Keeping hold of employees is one of the biggest challenges most businesses face, made more difficult by the myriad reasons that determine whether they stay or go, one of the key ones being salary. The average salary has increased by about 5.8% over the past year, as pay catches up to a period of record price rises and cost of living pressures.
However, a quarter of companies in the UK have said they cannot keep up with pay rise demands. This has made it difficult for many companies to convince their employees that staying is the right option.
All of this is made more important by the fact that, on average, replacing an employee can cost around 37.5% of their salary. On top of that, you still have to find a replacement, which involves a lot of time, money and energy that could have been spent elsewhere. The increasingly competitive nature of keeping talent is becoming a bigger issue than ever in the UK.
Read more: Does salary sacrifice hold the key to overcoming skills shortages?
Unfortunately, but not surprisingly, in the wake of the cost of living crisis, employees are doing all they can to make their salaries go further and many will see a change of scenery as the best way to remedy this.
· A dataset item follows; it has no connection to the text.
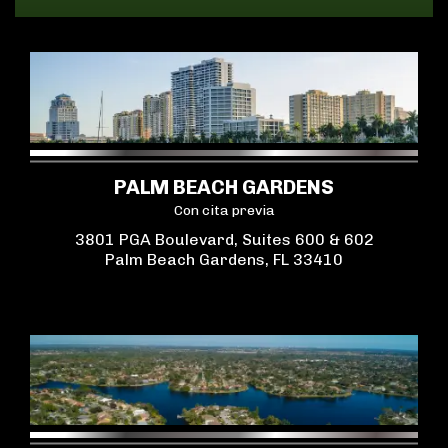
PALM BEACH GARDENS
Con cita previa
3801 PGA Boulevard, Suites 600 & 602
Palm Beach Gardens, FL 33410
So if you can’t afford to offer a pay rise, what are the options? This is where salary sacrifice can make a big difference. Salary sacrifice essentially allows employees to pay for things from their pre-tax salary, which, with tax burdens in the UK at post-war highs, can provide big savings. Leasing an electric car is one of the most common things salary sacrifice is used for, as demand for sustainable options increases and the now re-instated 2030 deadline looms.
Depending on the employee’s tax rate, leasing an EV through salary sacrifice can result in some pretty serious savings. How serious, you may ask?
A Tesla Model Y (one of the most popular EVs in the UK) if leased personally, comes to around £895 a month. With salary sacrifice, it could cost just £570, about £12,000 of savings over a typical three-year lease. This is roughly equivalent to a £7,000 pa gross pay increase or £25,000 over the average 40 month lease.
Read more: Why electric car salary sacrifice schemes are increasingly popular
One aspect of using salary sacrifice for EV leasing is that it has previously often only applied to high earners. That is no longer the case.
As the EV market begins to mature, and the range of available used options increases, so has the accessibility of this employee benefit. At an average UK salary of around £35,000, there is now a great range of options available. A good example of this is the Kia E-Niro, unaffordable through salary sacrifice as a new car at the average UK salary but available for just £281 a month used.
Increased choice makes switching to an electric vehicle a no-brainer decision for anyone looking for an affordable and net-zero option. It also opens up the benefit to a much wider group of employees, including those at the beginning of their careers, an increasingly difficult age group in which to inspire loyalty.
These schemes can cost the company nothing, and because of the self-determined time period agreement between the company, the employee and the provider, there is a strong incentive for the employee to stay with the company longer, truly a 'sticky benefit'. In addition, employers save on tax costs because there's no employer national insurance contribution to pay on the portion of sacrificed salary.
Beyond electric vehicles, there are several other forms of free salary sacrifice benefits for employees, such as cycle-to-work schemes, enhanced pension contributions, and even technology schemes for gadgets like laptops and smartphones. These benefits not only enhance the overall compensation package but also promote healthier, more productive lifestyles and financial wellbeing.
Sometimes, doing good costs you. And sometimes, it could save you thousands.